_What this task involves:_
Check every line of the data for the word "encontrar", and copy those that have it.

(Data items)
>>>>

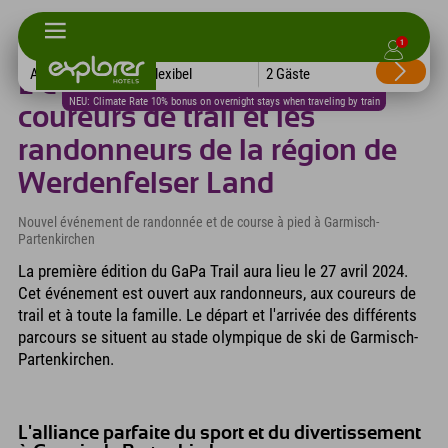
1
Explorer Hotels
›
Sport & Action
Alle Hotels
Flexibel
2 Gäste
L'événement pour les
NEU: Climate Rate 10% bonus on overnight stays when traveling by train
coureurs de trail et les
randonneurs de la région de
Werdenfelser Land
Nouvel événement de randonnée et de course à pied à Garmisch-
Partenkirchen
La première édition du GaPa Trail aura lieu le 27 avril 2024.
Cet événement est ouvert aux randonneurs, aux coureurs de
trail et à toute la famille. Le départ et l'arrivée des différents
parcours se situent au stade olympique de ski de Garmisch-
Partenkirchen.
L'alliance parfaite du sport et du divertissement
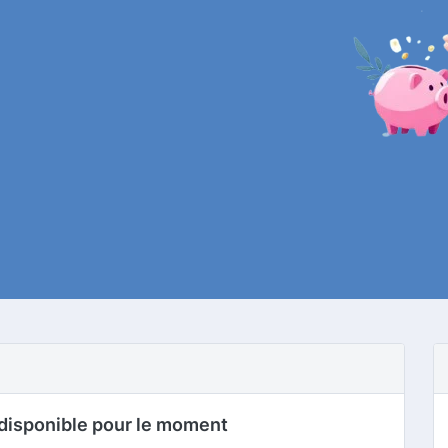
disponible pour le moment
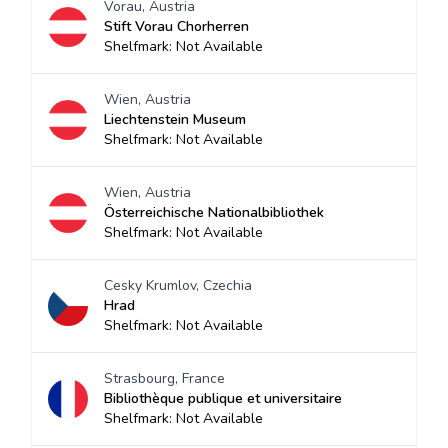
Vorau, Austria
Stift Vorau Chorherren
Shelfmark: Not Available
Wien, Austria
Liechtenstein Museum
Shelfmark: Not Available
Wien, Austria
Österreichische Nationalbibliothek
Shelfmark: Not Available
Cesky Krumlov, Czechia
Hrad
Shelfmark: Not Available
Strasbourg, France
Bibliothèque publique et universitaire
Shelfmark: Not Available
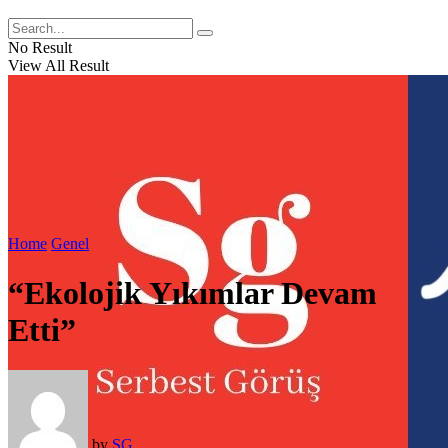
No Result
View All Result
Home
Genel
“Ekolojik Yıkımlar Devam
Etti”
by
SG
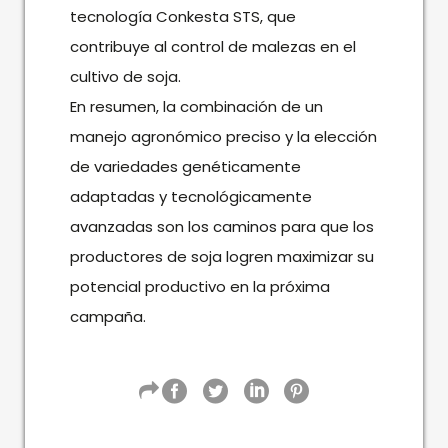
tecnología Conkesta STS, que
contribuye al control de malezas en el
cultivo de soja.
En resumen, la combinación de un
manejo agronómico preciso y la elección
de variedades genéticamente
adaptadas y tecnológicamente
avanzadas son los caminos para que los
productores de soja logren maximizar su
potencial productivo en la próxima
campaña.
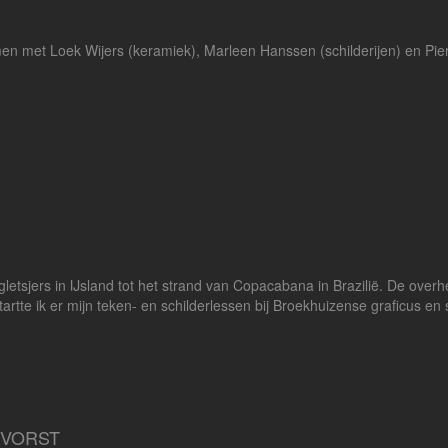
men met Loek Wijers (keramiek), Marleen Hanssen (schilderijen) en Pierr
tsjers in IJsland tot het strand van Copacabana in Brazilië. De overhe
artte ik er mijn teken- en schilderlessen bij Broekhuizense graficus en
NVORST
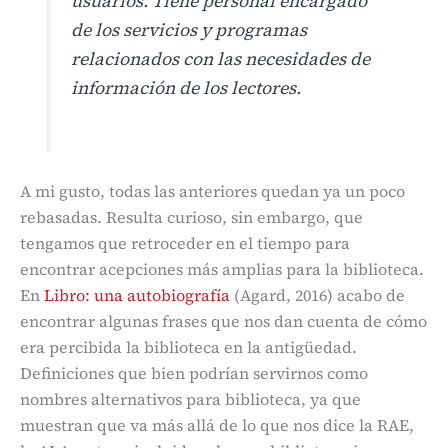
usuarios. Tiene personal encargado
de los servicios y programas
relacionados con las necesidades de
información de los lectores.
A mi gusto, todas las anteriores quedan ya un poco
rebasadas. Resulta curioso, sin embargo, que
tengamos que retroceder en el tiempo para
encontrar acepciones más amplias para la biblioteca.
En
Libro: una autobiografía
(Agard, 2016) acabo de
encontrar algunas frases que nos dan cuenta de cómo
era percibida la biblioteca en la antigüedad.
Definiciones que bien podrían servirnos como
nombres alternativos para biblioteca, ya que
muestran que va más allá de lo que nos dice la RAE,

<<<<

_Exercise output:_
encontrar acepciones más amplias para la biblioteca.
encontrar algunas frases que nos dan cuenta de cómo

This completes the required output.